Untuk wanita mana pun dengan depresi, sangat penting bahwa dia ditanya apakah dia mengalaminya pikiran untuk
menyakiti dirinya sendiri atau menyakiti bayinya. Meski tidak umum, ibu baru mencoba bunuh diri dan pikiran ini tidak mungkin
disumbangkan. Ada saat seorang wanita merasa tidak enak karena harus meninggalkan bayinya tanpa seorang ibu dan akan
mengambil nyawa bayi sebelum membawanya sendiri. Bunuh diri adalah akibat tragis dari depresi yang tidak tertangani,
terutama bila itu adalah ibu baru dan bayinya atau bahkan anak-anak lain dalam keluarga. Banyak dari peristiwa tragis ini dapat
dicegah dengan pengenalan dan pengobatan yang tepat (Spinelli, 2004).
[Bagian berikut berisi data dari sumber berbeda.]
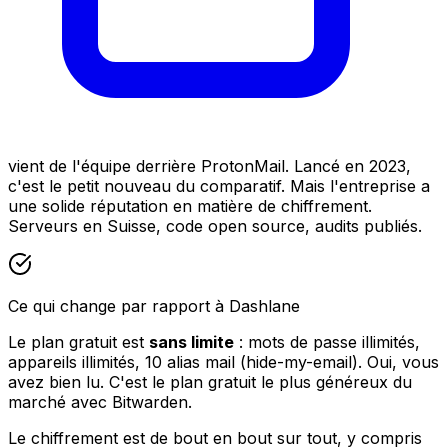
vient de l'équipe derrière ProtonMail. Lancé en 2023,
c'est le petit nouveau du comparatif. Mais l'entreprise a
une solide réputation en matière de chiffrement.
Serveurs en Suisse, code open source, audits publiés.
Ce qui change par rapport à Dashlane
Le plan gratuit est
sans limite
: mots de passe illimités,
appareils illimités, 10 alias mail (hide-my-email). Oui, vous
avez bien lu. C'est le plan gratuit le plus généreux du
marché avec Bitwarden.
Le chiffrement est de bout en bout sur tout, y compris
Kebanyakan wanita dengan PPD akan melakukannya
sembuh dari penyakit yang melemahkan ini saat menerima perawatan yang tepat.

Faktor risiko
Wanita yang berisiko mengalami PPD harus diidentifikasi sebelum melahirkan. Dengan identifikasi, tindakan dapat
dilakukan untuk mengurangi risiko terjadinya PPD atau untuk mengidentifikasi wanita yang membutuhkan perhatian khusus
setelah melahirkan untuk mengenali gejala dengan cepat sebelum memburuk. Penelitian telah menunjukkan bahwa situasi
berikut ini dapat membuat wanita berisiko lebih tinggi mengalami penyakit pascapersalinan:
1. Riwayat depresi sebelumnya dalam kehidupan seorang wanita.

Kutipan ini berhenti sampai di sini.